編集人:新井高子Webエッセイ


1月のエッセイ


  • 温か冷か、そこが問題だ  ————粉のお話(31)

新井高子

 「武蔵野うどん」「肉汁うどん」のような括りで、もりうどんのつけ汁に、いろいろな具を入れたメニューがお店に並ぶようになったのは、ここ十数年くらいのことでしょうか。わたしが子どものころは、うどん屋さんで食べられる具入りのおつゆと言えば、ちょっと上品なお店ならある「鴨汁うどん」くらいなものだったと思います。それが、豚肉入りの「肉汁」、野菜たっぷりの「茄子きのこ」、辛いスープの「旨辛」とか、具入りの温かいつけ汁にこだわったうどんを食べさせるお店が増えてきました。
 わたしの故郷、群馬県は「武蔵野」というより、そのまた奥ではありますが、そんな品書きが、たしかになんだか懐かしい。わたしの祖母が作る手打ちうどんの汁も、温かい具入りでしたから。

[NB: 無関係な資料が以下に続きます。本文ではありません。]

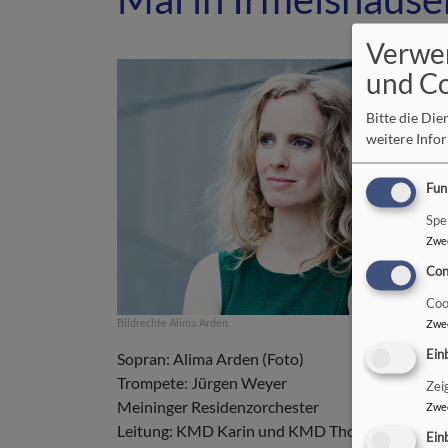
Verwe
und C
Bitte die Di
weitere Info
Fun
Spe
Zwe
Con
Coo
Bildrechte
Alima Arden
Zwe
Ein
Sopran: Alima Arden (Foto)
Trompete: Jürgen Weyer
Zei
Meininger Residenzorchester
Zwe
Leitung: KMD Karin und KMD Thomas Riegler
Ein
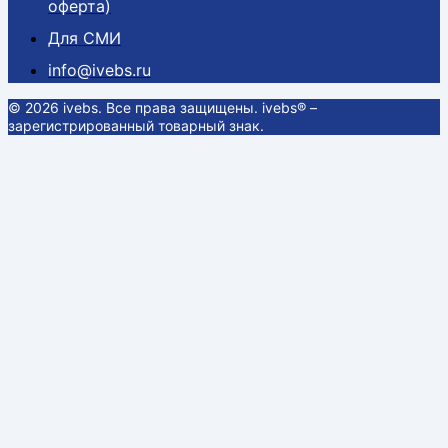
оферта)
Для СМИ
info@ivebs.ru
© 2026 ivebs. Все права защищены. ivebs® –
зарегистрированный товарный знак.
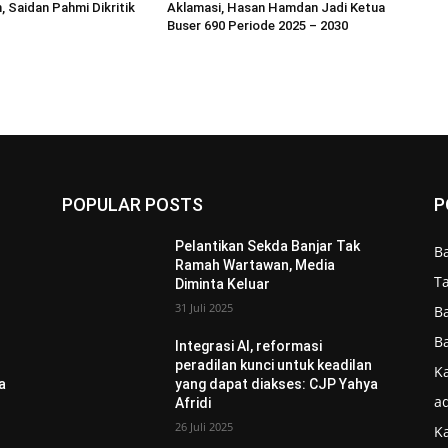
, Saidan Pahmi Dikritik
Aklamasi, Hasan Hamdan Jadi Ketua
Buser 690 Periode 2025 – 2030
POPULAR POSTS
P
Pelantikan Sekda Banjar Tak
B
Ramah Wartawan, Media
T
Diminta Keluar
31 Juli 2025
B
B
Integrasi AI, reformasi
n
peradilan kunci untuk keadilan
Ka
a
yang dapat diakses: CJP Yahya
ad
Afridi
26 Juli 2025
K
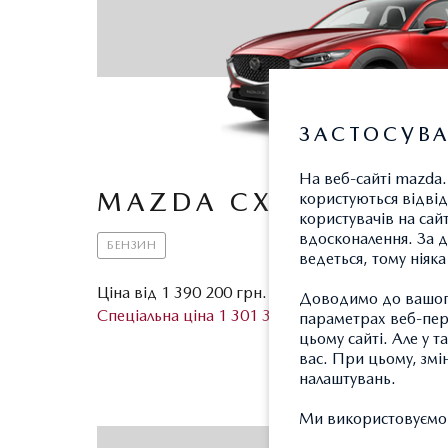
ЗАСТОСУВА
На веб-сайті mazda.
MAZDA CX-30
користуються відвід
користувачів на сай
вдосконалення. За д
БЕНЗИН
ведеться, тому ніяк
Ціна від 1 390 200 грн.
П
Доводимо до вашого
Спеціальна ціна 1 301 300 грн.
параметрах веб-пере
цьому сайті. Але у 
З
вас. При цьому, змі
налаштувань.
Ми використовуємо т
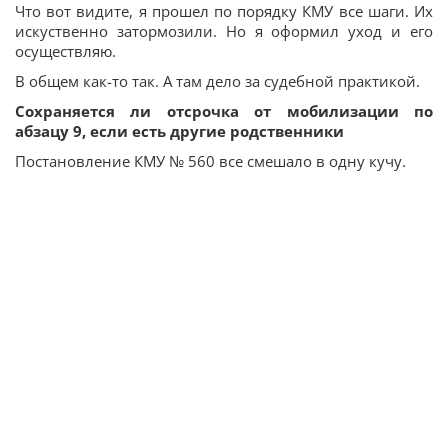
Что вот видите, я прошел по порядку КМУ все шаги. Их
искуственно затормозили. Но я оформил уход и его
осуществляю.
В общем как-то так. А там дело за судебной практикой.
Сохраняется ли отсрочка от мобилизации по
абзацу 9, если есть другие родственники
Постановление КМУ № 560 все смешало в одну кучу.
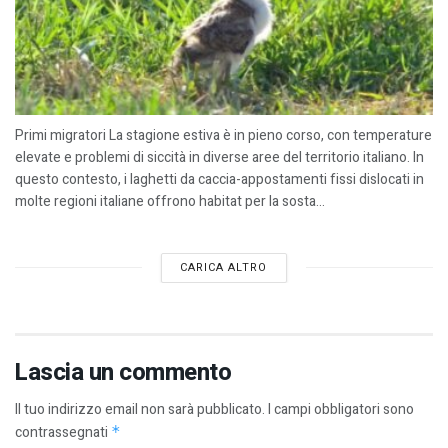
Primi migratori La stagione estiva è in pieno corso, con temperature
elevate e problemi di siccità in diverse aree del territorio italiano. In
questo contesto, i laghetti da caccia-appostamenti fissi dislocati in
molte regioni italiane offrono habitat per la sosta...
CARICA ALTRO
Lascia un commento
Il tuo indirizzo email non sarà pubblicato.
I campi obbligatori sono
contrassegnati
*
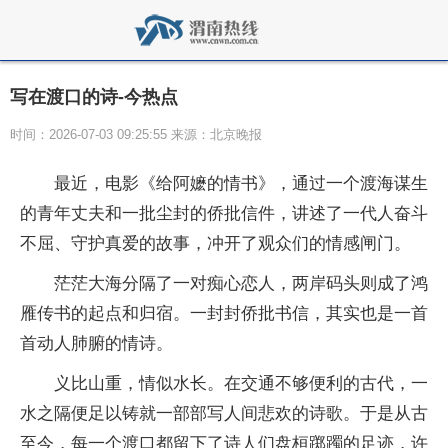
写在渡口的诗-今热点
时间：2026-07-03 09:25:55 来源：北京晚报
最近，电影《给阿嬷的情书》，通过一个渡海谋生
的青年丈夫和一批尘封的侨批信件，讲述了一代人奋斗
不屈、守护真爱的故事，冲开了观众们的情感闸门。
茫茫大海分隔了一对痴心恋人，两岸码头则成了鸿
雁传书的起点和归宿。一封封侨批书信，其实也是一首
首动人肺腑的情诗。
义比山重，情似水长。在交通不够便利的古代，一
水之隔便足以铸就一部部写人间悲欢的诗歌。于是从古
至今，每一个渡口都留下了诗人们盘桓踯躅的足迹，许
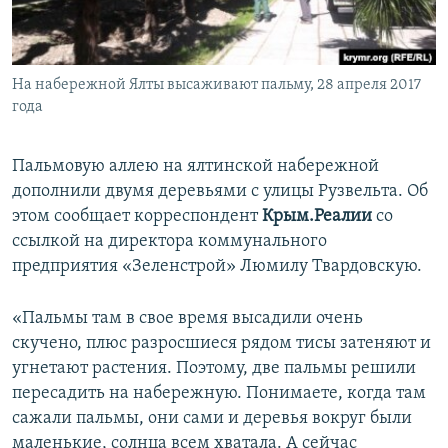
ПРИСОЕДИНЯЙТЕСЬ!
ПОБЕДИТЕЛЕЙ НЕ СУДЯТ?
КРЫМ.НЕПОКОРЕННЫЙ
На набережной Ялты высаживают пальму, 28 апреля 2017
ELIFBE
года
УКРАИНСКАЯ ПРОБЛЕМА КРЫМА
Все сайты RFE/RL
Пальмовую аллею на ялтинской набережной
дополнили двумя деревьями с улицы Рузвельта. Об
этом сообщает корреспондент
Крым.Реалии
со
ссылкой на директора коммунального
предприятия «Зеленстрой» Люмилу Твардовскую.
«Пальмы там в свое время высадили очень
скучено, плюс разросшиеся рядом тисы затеняют и
угнетают растения. Поэтому, две пальмы решили
пересадить на набережную. Понимаете, когда там
сажали пальмы, они сами и деревья вокруг были
маленькие, солнца всем хватала. А сейчас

  鰹節をじぶんで削ってとった出汁に、鶏肉、人参、椎茸あたりの具はいつも入っていました。油揚げが入るときもあったな……。「鶏が入らないと、うんまかないよ(美味しくないよ)」と、祖母はよく言ったものです。うちでは豚肉を入れたことはありません。いつも鶏肉。もも肉だとふだんな感じで、ささ身は来客などがある場合……。そして、真夏であろうが、おつゆはあったか。うどんの方は水にさらしても、お下地(つけ汁のことを、「おしたじ」とか「したじ」とか、呼んでました)は、湯気の立つ鍋からよそってもらっていました。
 それが、ときたま、店屋物をとると、具のない冷たいおつゆが付いてくる。兄やわたしは、濃いしょうゆ色のそれを「お店の味」だと思ってて、どこか高級にも感じられ、「うちもそうしてよ」みたいなことを、何度か祖母に言ったことがあります。しぶしぶ、具を濾して冷蔵庫で冷やしてくれたこともありましたっけ。
 でも、本人は、さもまずそうに口を尖らし、「冷たい下地なんと、キビがわりい(気持ち悪い)」。お客さんに手打ちのもりうどんを振舞って、そのつゆが冷めてくると、温かいのに替えましょうと、いそいそ申し出るのが、もてなしなんですから。


  祖母が子どもの時分には冷蔵庫はもちろんありませんでした。だから、作り置きして冷やすことはできなかったし、そんな発想さえなかったでしょう。冷たい味に親しむ機会はなかったんだと思います。
 そして、幼い頃はそんな下地に憧れたくせに、いまでは、わたしも深く慣れたもののほうに美味しさを感じます。うどんのおつゆは、あったかくて、せめて鶏肉は入ってないと物足りないなあ、って思う。温かい汁にくぐらせたほうが、うどんに味が染みて美味しい、って素直に思う。そして、鰹だしとしょうゆがじゅうぶんに染み込んだ鶏肉や椎茸を、ほくほく食べる。
 「武蔵野うどん」というのは、数十年前の関東北部に、当たり前にあった「家庭の味」を商品化し、「お店の味」に仕立て直したものなんでしょう。


 ただ、祖母のように手打ちをこしらえる時間、いえ、気力が、残念ながら、今ほとんどありません。その代わりなんですが、乾麺をいろいろ試しています。
 目下、お気に入りは、「庄屋うどん」。発売元は埼玉県北本市の正直村で、製造元は群馬県富岡市の上原製粉のうどんです。袋に「国産小麦使用」と書かれていても、乾麺だと粉の風味が感じられないものばっかりなんですが、「庄屋うどん」は地粉の味が活きてますよ!


「庄屋うどん」

いただきまーす!


 たまたまお店で出会ったのですが、めったに売っていないので、いまでは上原製粉に電話し、箱でとり寄せています。胚芽も含めて挽いた群馬県産の粉を使い、自然乾燥で作った乾麺とのこと。だから、量産はできないそうなのですが、お値ごろなのも嬉しい……。
 具入りの温かい下地で、これを噛みしめながら食べるのが、わたしの「なごみ」になってます。